Richelieu Levoyer Artieda (June 17, 1930 – December 21, 2015) was an Ecuadorian Army general and politician. He was the son of painter Jorge Levoyer and educator Delia Maria Artieda.

== Early life ==
General Levoyer was the Southern Front Commander during the Paquisha War. He later served as Government Minister where he deployed a systematic plan for the destruction of prisons where human rights were being violated. He also proposed the "Return to the Constitution Plan" that ended the 1976–1979 dictatorship. He served as Professor and then Director of the centers of Ecuadorian military studies. He became Director of the School for Improvement of the Ecuadorian Army.
He led the creation of the "National Institute of Advanced Studies."
He served as Sub-Secretary of Industries focused on developing such productive activity, handmade crafts and tourism.

=== Military education ===
He studied at the "Eloy Alfaro" Military School. Then he went to specialized courses in the School of the Americas, Panama. He attended the "Staff Study Centre" of the Brazilian Army. He enrolled at the Inter-American Defense College in the United States. He attended the Ecuadorian War Academy and then became its director.

== Career ==

=== Military leader ===
General Levoyer was the Southern Front Commander during the Paquisha War between Ecuador and Peru in 1981, where he led 25,000 soldiers. César Augusto Alarcón Costta described his role in the war, saying:

"He displayed an intense work in defense of territorial integrity and sovereignty of Ecuador in the Amazonia compared with the surrender of whom on October 26, 1998 subjected our country to the Peruvian claims imposed by force through the null Rio de Janeiro Protocol of January 29, 1942."

=== Political career ===
As Government Minister (1976), General Levoyer organized a political dialogue bringing together popular organizations and new political tendencies. As a result, indigenous people for the first time entered the Palacio de Carondelet, not to pick up the ashes of cigarettes that left behind the so-called leaders of Ecuador, but to decide the Nation's future, indigenous peoples who later formed their own organization known as CONAIE and its political expression, the "Pachakutik political Party" that in XXI century evolved to become the Pachakutik Plurinational Unity Movement – New Country.
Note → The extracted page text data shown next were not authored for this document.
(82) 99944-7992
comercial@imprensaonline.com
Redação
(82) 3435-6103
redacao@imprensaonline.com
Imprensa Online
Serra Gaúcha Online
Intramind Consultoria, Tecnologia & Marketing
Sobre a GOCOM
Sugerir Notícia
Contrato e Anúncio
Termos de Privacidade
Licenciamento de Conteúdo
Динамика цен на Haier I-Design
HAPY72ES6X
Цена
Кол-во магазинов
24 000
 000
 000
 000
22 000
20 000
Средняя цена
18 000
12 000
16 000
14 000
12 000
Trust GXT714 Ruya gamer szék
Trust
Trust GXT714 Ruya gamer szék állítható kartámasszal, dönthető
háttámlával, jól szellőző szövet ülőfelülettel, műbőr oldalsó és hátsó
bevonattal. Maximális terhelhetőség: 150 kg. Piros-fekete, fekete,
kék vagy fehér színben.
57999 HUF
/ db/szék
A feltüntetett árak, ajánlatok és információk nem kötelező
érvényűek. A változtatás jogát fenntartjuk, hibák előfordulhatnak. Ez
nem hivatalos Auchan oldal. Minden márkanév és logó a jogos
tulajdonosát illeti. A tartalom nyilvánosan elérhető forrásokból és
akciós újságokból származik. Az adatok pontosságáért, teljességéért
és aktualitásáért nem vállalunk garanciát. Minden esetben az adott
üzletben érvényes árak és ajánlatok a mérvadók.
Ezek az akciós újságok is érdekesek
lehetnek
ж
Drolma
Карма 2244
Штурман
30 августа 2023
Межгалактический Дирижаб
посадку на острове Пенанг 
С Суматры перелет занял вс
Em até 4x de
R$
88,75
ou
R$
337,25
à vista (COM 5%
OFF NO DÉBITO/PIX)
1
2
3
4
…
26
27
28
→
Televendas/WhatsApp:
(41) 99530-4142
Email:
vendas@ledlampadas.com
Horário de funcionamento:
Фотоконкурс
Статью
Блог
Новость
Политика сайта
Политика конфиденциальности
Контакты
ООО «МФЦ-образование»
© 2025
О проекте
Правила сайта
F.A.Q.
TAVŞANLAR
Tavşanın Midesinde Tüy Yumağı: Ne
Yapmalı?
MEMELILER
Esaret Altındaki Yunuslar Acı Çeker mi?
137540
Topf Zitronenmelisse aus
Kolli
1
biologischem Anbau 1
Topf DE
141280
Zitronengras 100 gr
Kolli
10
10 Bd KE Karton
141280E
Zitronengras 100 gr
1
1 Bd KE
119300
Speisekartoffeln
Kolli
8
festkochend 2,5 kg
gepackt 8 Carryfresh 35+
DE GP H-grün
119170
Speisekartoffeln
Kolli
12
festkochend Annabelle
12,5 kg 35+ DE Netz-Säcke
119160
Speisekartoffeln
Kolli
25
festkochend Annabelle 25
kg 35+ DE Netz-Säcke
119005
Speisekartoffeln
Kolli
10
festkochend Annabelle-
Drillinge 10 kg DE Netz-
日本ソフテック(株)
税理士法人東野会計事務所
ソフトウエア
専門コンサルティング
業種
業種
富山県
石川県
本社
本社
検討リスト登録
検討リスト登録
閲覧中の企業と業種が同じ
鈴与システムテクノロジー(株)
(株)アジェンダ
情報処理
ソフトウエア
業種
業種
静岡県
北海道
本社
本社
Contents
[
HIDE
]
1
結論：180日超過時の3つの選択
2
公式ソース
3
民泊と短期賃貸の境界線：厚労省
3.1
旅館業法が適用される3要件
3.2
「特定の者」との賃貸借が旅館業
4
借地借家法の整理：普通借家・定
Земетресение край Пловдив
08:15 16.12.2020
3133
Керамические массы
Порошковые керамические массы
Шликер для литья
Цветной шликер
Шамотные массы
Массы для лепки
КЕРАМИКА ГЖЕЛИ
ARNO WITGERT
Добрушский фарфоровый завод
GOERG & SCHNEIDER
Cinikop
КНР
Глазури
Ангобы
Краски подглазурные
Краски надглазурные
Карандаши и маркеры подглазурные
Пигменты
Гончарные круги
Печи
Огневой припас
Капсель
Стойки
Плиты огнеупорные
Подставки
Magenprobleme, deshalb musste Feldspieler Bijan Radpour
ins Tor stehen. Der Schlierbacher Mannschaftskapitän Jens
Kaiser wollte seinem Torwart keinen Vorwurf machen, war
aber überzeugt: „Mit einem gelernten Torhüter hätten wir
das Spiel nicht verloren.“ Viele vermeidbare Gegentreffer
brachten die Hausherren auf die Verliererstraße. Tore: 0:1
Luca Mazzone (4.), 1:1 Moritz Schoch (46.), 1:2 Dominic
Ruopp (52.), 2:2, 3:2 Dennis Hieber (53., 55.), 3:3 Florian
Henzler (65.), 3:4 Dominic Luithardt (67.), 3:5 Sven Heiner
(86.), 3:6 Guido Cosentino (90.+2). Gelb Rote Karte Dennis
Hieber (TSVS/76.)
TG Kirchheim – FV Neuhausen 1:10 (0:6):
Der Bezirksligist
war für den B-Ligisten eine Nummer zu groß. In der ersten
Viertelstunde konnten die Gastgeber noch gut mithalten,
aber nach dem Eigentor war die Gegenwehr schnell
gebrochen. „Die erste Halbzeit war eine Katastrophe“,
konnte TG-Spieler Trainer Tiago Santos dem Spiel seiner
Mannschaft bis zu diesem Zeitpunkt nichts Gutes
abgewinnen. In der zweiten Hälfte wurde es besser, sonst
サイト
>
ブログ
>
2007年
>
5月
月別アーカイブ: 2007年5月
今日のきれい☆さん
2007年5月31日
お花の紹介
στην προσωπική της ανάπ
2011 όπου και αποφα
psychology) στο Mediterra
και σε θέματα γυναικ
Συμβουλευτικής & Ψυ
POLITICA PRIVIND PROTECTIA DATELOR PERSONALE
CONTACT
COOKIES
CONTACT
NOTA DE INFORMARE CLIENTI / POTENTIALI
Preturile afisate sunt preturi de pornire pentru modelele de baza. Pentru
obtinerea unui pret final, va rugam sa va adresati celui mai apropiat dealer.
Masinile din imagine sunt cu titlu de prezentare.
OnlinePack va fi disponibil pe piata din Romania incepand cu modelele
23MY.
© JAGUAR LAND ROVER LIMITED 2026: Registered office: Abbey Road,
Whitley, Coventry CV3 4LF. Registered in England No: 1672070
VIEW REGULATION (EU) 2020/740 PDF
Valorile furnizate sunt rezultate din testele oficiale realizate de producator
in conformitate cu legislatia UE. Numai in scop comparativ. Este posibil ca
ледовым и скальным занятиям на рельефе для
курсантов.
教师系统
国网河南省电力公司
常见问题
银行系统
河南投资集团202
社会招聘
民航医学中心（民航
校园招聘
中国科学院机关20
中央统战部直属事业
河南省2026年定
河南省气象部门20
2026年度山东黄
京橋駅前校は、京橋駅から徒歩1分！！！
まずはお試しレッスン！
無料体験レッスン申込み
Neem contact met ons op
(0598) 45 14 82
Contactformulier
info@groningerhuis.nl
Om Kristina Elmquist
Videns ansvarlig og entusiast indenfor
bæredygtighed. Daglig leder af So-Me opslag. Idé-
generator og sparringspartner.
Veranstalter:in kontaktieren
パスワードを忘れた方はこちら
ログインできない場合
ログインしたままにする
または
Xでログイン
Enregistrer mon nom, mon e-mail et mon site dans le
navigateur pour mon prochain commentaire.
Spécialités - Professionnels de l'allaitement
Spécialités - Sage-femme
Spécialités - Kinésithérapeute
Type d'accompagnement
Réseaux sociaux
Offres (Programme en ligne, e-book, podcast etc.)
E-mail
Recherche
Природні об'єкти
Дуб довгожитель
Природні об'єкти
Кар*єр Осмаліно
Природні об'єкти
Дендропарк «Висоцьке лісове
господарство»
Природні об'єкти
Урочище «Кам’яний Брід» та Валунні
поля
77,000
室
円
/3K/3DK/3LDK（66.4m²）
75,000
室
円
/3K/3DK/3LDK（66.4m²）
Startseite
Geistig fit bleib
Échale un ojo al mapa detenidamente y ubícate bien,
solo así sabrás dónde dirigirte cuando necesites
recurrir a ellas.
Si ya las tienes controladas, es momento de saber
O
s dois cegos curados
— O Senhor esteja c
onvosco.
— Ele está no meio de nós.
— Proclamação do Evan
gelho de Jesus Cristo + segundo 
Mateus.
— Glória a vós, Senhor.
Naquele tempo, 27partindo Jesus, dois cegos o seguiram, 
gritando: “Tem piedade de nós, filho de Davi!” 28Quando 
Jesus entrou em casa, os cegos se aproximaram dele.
As a result of the dialogue, General Levoyer announced the "State Law Restructuring Plan". First, Ecuadorian people would choose a Constitution: the old 1945 Constitution (although, reformed) or a new one. The new constitution was passed in 1978. Either ways the indigenous peoples, for the first time in Ecuador's History could vote, be nominated and run to be elected to any office. Besides, it had been promulgated an Electoral Law and other on Political Parties.

The Ecuadorian right wing sought to have General Levoyer removed from office. They lacked the power to oust him from the military and instead pushed to have him assigned as Military Attache at the Ecuadorian Embassy to the United States, during the Presidency of Jimmy Carter.

===Legislator===
General Levoyer ran and was elected to the highest rank at the National Congress (Ecuador's Legislature at that time) as a National Deputy for the 1984–1988 period. He became the driving force behind the Ecuadorian presence in Antarctica and created the Ecuadorian Antarctic Program. He also led the passage of two laws honoring the soldiers of the 1941 and 1981 wars.

=== Americas ===

He served as President of OMIDELAC (Organization of Military for the Democracy, the Integration and the Liberation of Latin America and the Caribbean). This organization played an important role in promoting democratic systems in Latin America and, in doing so, developed open and public activities such as to oppose to the Military dictatorship of Chile (1973–1990). OMIDELAC was invited as an election observer in several Latin American countries.

General Levoyer was a member and later President of FEGES (Fundación "Eloy Alfaro" de Estudios Geopolíticos y Estratégicos).

Finally, General Levoyer served as Judge in the Military Court of Ecuador.

=== Philosophy ===

He said, "If you want to make a major change in the country, power must be obtained, but not getting it for itself −what would be simple egotism and ambition−, but to change things, and once installed there, and with the support of a unpolluted reputation earned day by day, then, and only then, take on any real and profound change that will be possible with the support of public consensus, with which we will have an undoubted success and beneficial to the poorest of our country."